January 20, 2026

Confessions of a Seventh Day Agnostic

Sam Smith, 2017 - Last Sunday I laid aside my Seventh Day Agnostic status to perform as a navipascua – one who goes to church mainly on Christmas and Easter. I did this to share the holiday with my wife but also because I believe that one’s intellectual evaluations should not interfere excessively with cultural traditions. When someone noted a horseshoe over Einstein’s door and asked, “You don’t believe in that, do you?” the scientist responded, “Of course not, but they tell me it works.”

My own sloppy view of such matters stems in part from having been an anthropology major. Anthropology teaches you, among other things, the power and significance of mythology even as one is examining rationally the culture that embraces it. Myth is universal and exists even if what it claims doesn’t. Myth can either strengthen a culture or weaken it, but it doesn’t go away.

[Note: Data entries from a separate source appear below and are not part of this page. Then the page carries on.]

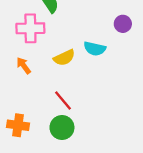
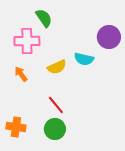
purple circle: (123, 24) -> (109, 37), size x1.5

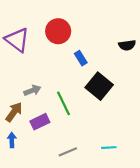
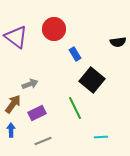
green line: (64, 103) -> (75, 108), moved
gray line: (68, 152) -> (43, 141), moved

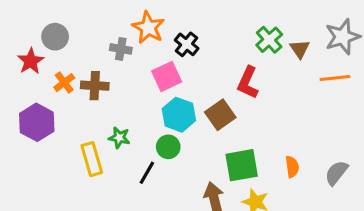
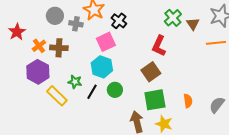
gray circle: (55, 37) -> (55, 16), moved
cyan hexagon: (179, 115) -> (102, 67), moved
brown square: (220, 115) -> (151, 72), moved
purple hexagon: (37, 122) -> (38, 72), moved
green circle: (168, 147) -> (115, 90), moved
yellow rectangle: (92, 159) -> (57, 96), turned -30
black line: (147, 173) -> (92, 92), moved

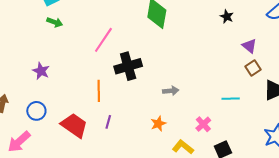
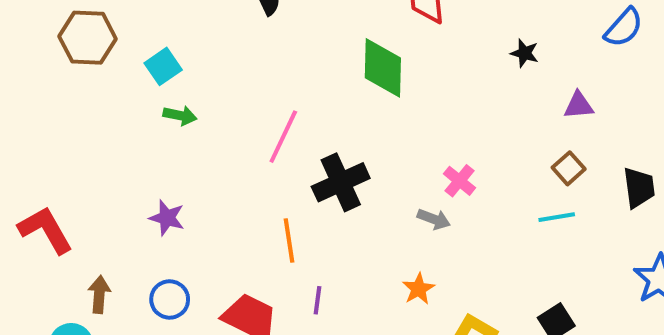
purple triangle: (249, 46) -> (579, 105), turned -35
brown square: (253, 68) -> (569, 168), moved
gray arrow: (171, 91) -> (434, 219), turned 35
pink cross: (203, 124) -> (459, 181), moved

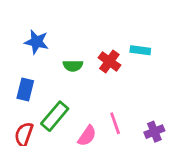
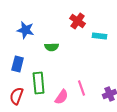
red cross: (109, 61) -> (78, 21), moved
green rectangle: (55, 116) -> (39, 83), turned -45

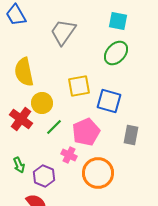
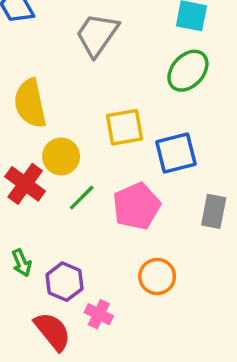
blue square: (109, 101) -> (176, 153), turned -30
pink cross: (69, 155) -> (99, 314), moved
orange circle: (98, 173) -> (157, 276), size x0.7

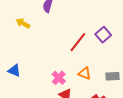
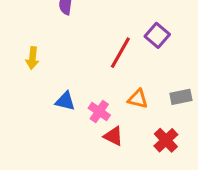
yellow arrow: (23, 23) -> (32, 58), moved, turned -104
blue triangle: (14, 71) -> (65, 101), moved

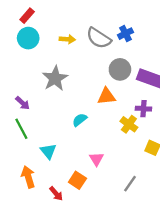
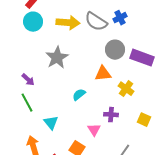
yellow arrow: (67, 39) -> (68, 23), size x1.6
purple cross: (143, 109) -> (111, 115), moved
yellow cross: (129, 124) -> (126, 89), moved

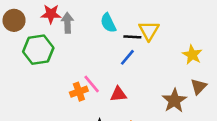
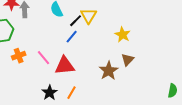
black line: (132, 37) -> (76, 21), turned -48
orange cross: (79, 92) -> (19, 56), moved
red triangle: (118, 94) -> (65, 66), size x1.5

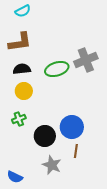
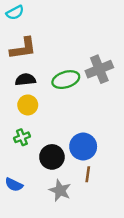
cyan semicircle: (23, 11) -> (15, 13), moved
blue semicircle: (15, 177) -> (14, 185), moved

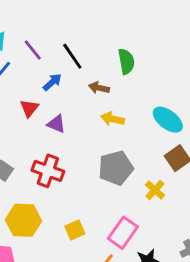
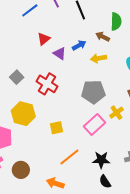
blue arrow: (52, 82) -> (79, 45), moved
brown arrow: (99, 88) -> (103, 37), moved
yellow arrow: (113, 119) -> (98, 58), turned -35
pink rectangle: (123, 233) -> (94, 124), moved

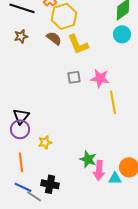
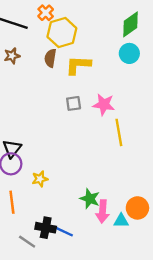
brown semicircle: (54, 38) -> (50, 58), turned -119
yellow L-shape: (78, 44) -> (78, 65), turned 115
blue line: (23, 187) -> (63, 231), moved

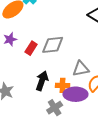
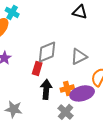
red rectangle: (31, 48) -> (37, 68), moved
gray triangle: (81, 69) -> (79, 57), moved

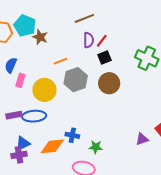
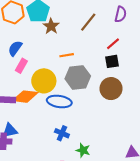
brown line: (84, 18) -> (88, 22), moved, turned -42
purple semicircle: (89, 40) -> (121, 14), moved
blue ellipse: (34, 116) -> (59, 102), moved
orange diamond: (52, 146) -> (25, 97), moved

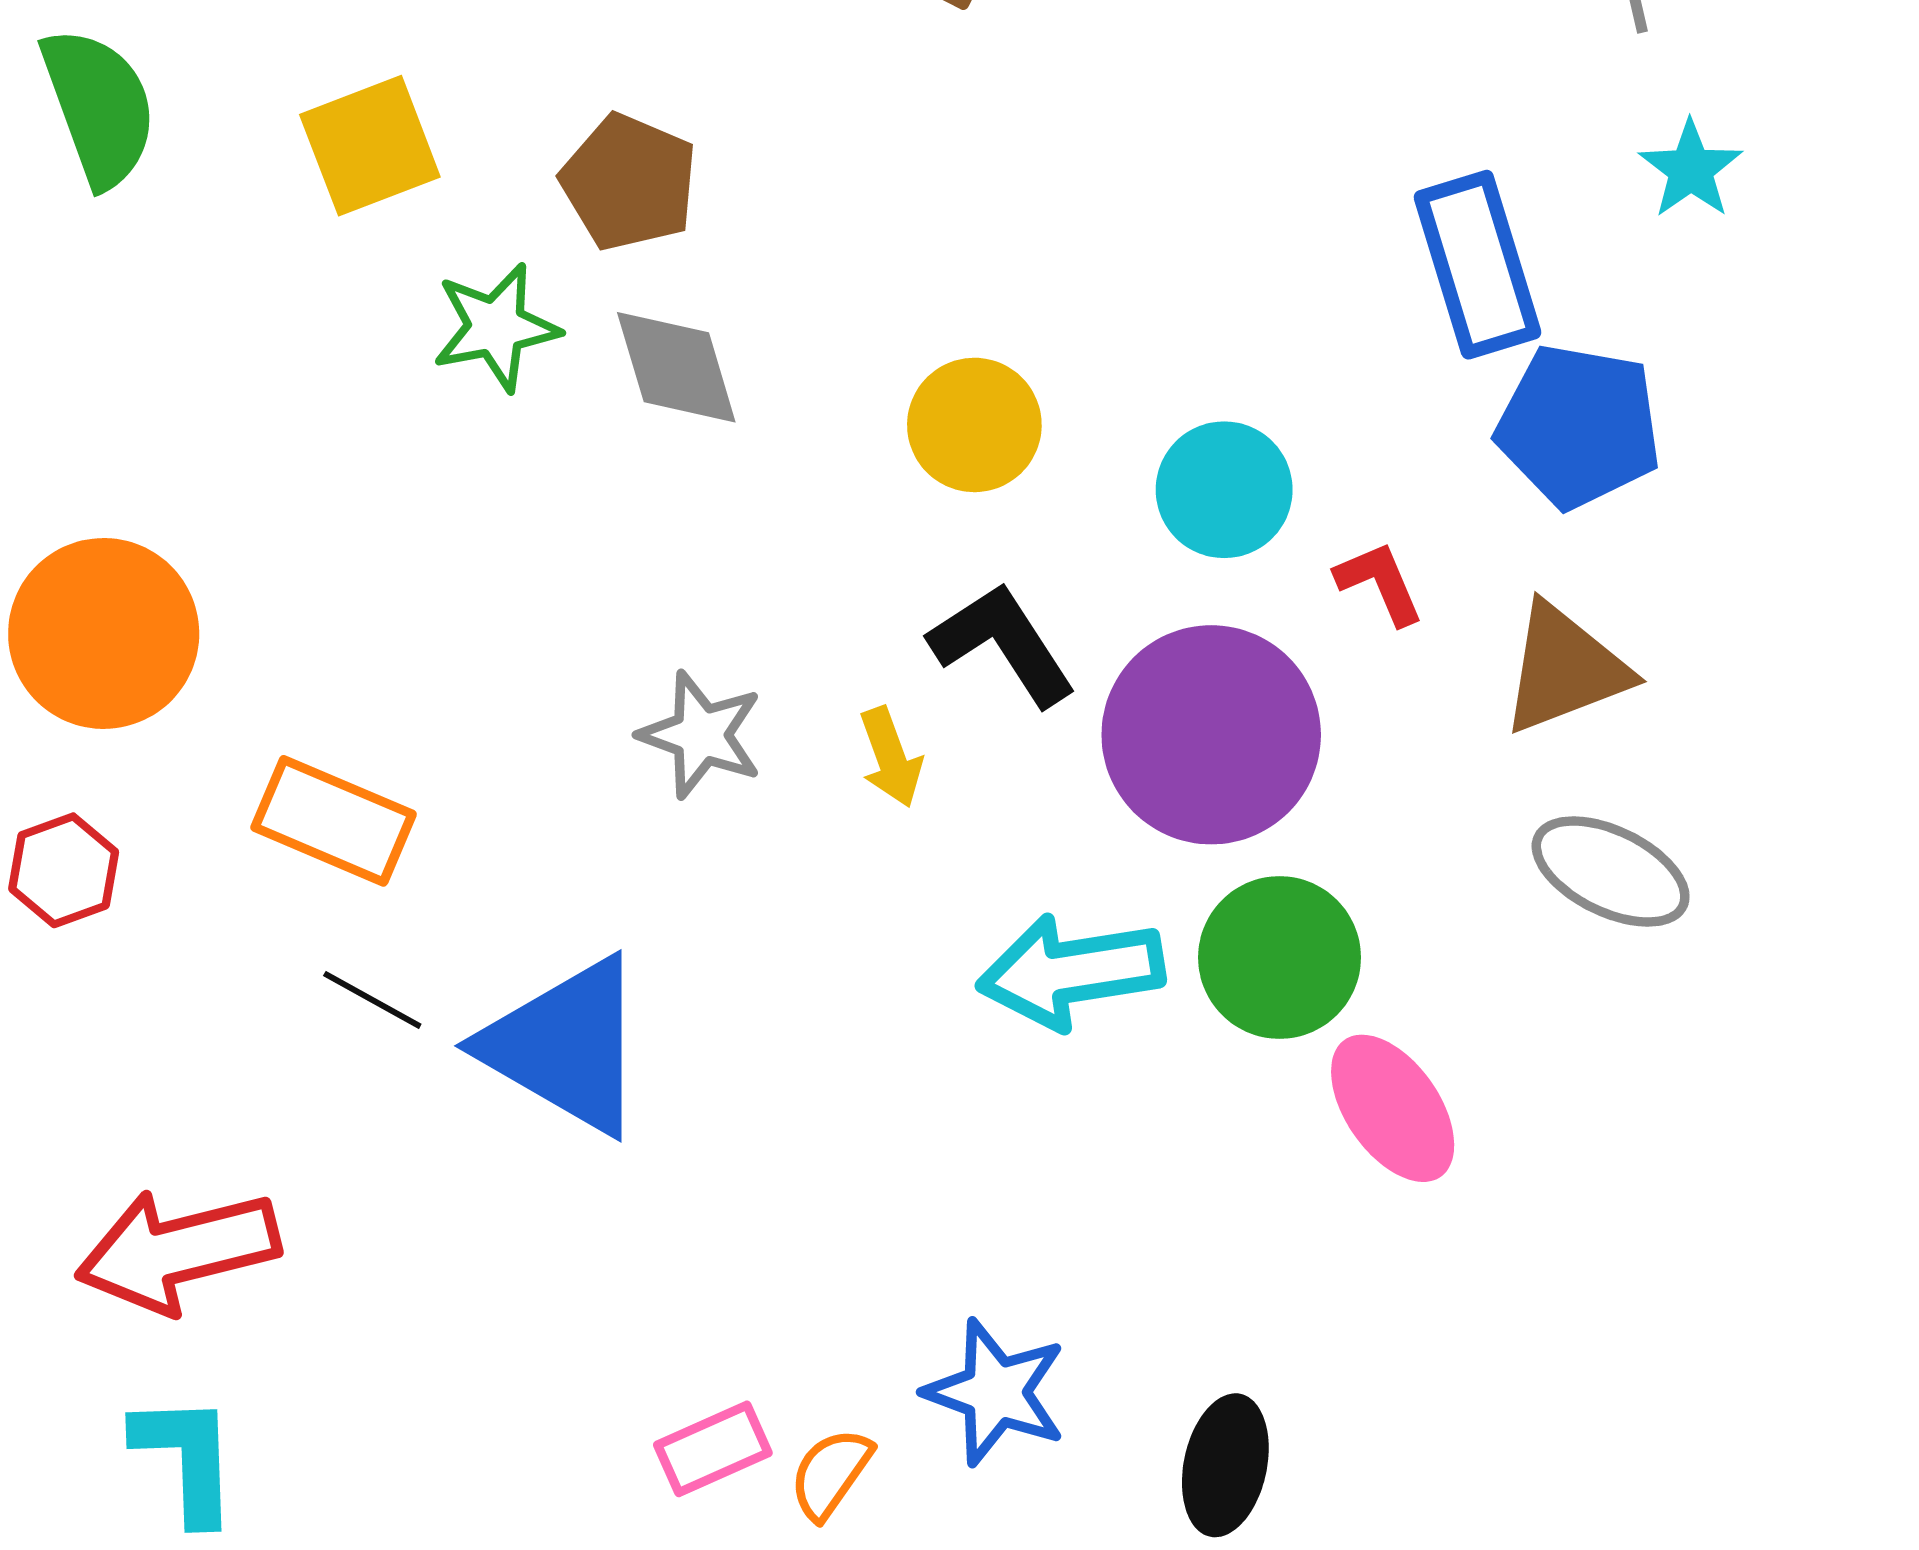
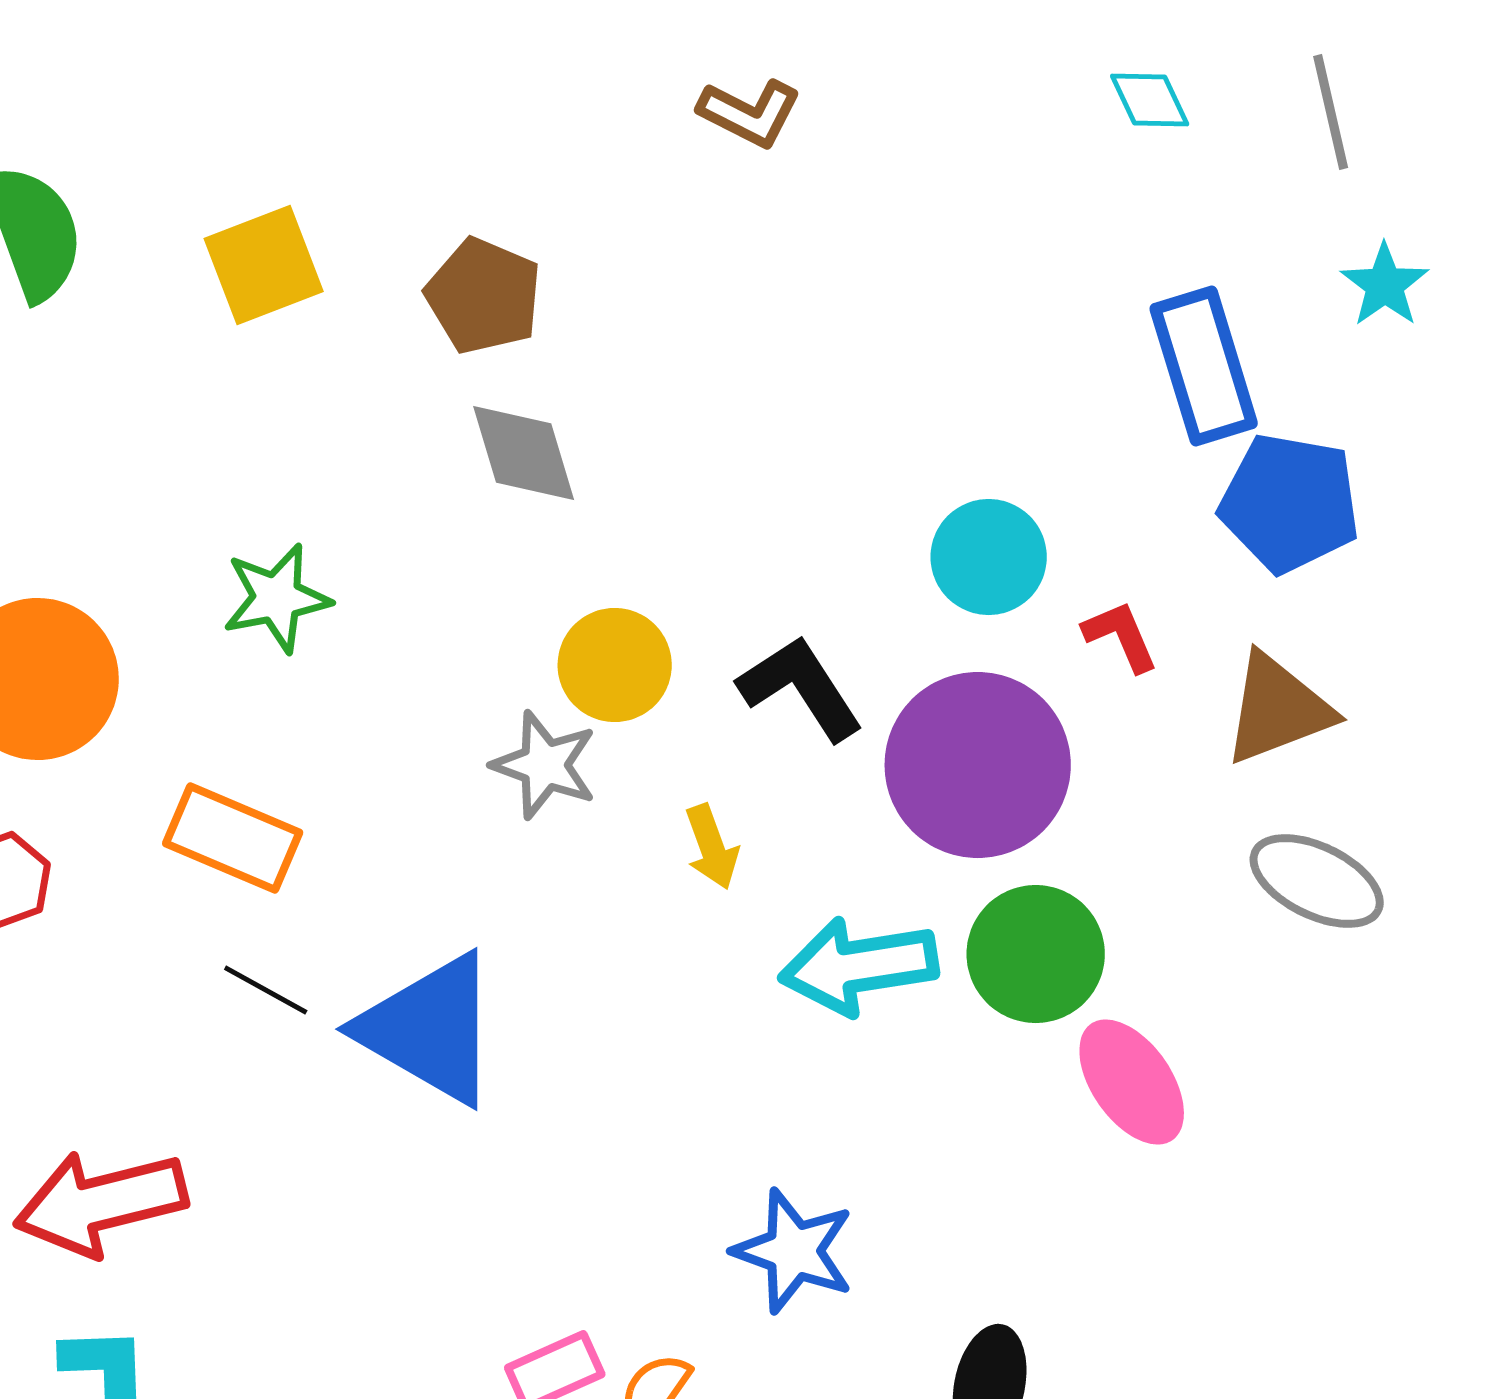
green star: (496, 327) -> (277, 598), moved
yellow circle: (974, 425) -> (615, 665), moved
yellow arrow: (891, 757) -> (712, 847), moved
blue star: (996, 1392) -> (794, 1251), moved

I am also the product of Quaker education, a religion that shares with existentialists the notion that action is more important than faith. Or as I sometimes put it, I don’t give a shit what you believe; just what you do about it,

This mushy approach towards religion has stood me in good stead. During the 1960s, for example, I had quite a few good friends who were priests or ministers in part because we had too many things to do together to even talk about the possible theology behind it.

I didn’t luck out as well with my grandfather.  He would be senior warden of his church for 60 years and scolded me after a service, “Young man, in the old prayer book, it said, ‘And take thy humble confession, devotedly kneeling ON YOUR KNEES!’” I merely had my butt on the pew. Now parishioners were taking communion while standing.

The irony of this heretic worrying about such matters was a reminder of how tradition and myth can hang on even with a Seventh Day Agnostic. The fact that we aim to pursue reality does not mean that we shouldn’t have read Winnie the Pooh when we were growing up, sung hymns on Sunday, or prayed for a friend in need. We still need some magic; we just need to know when to call upon it and when to call 911 instead.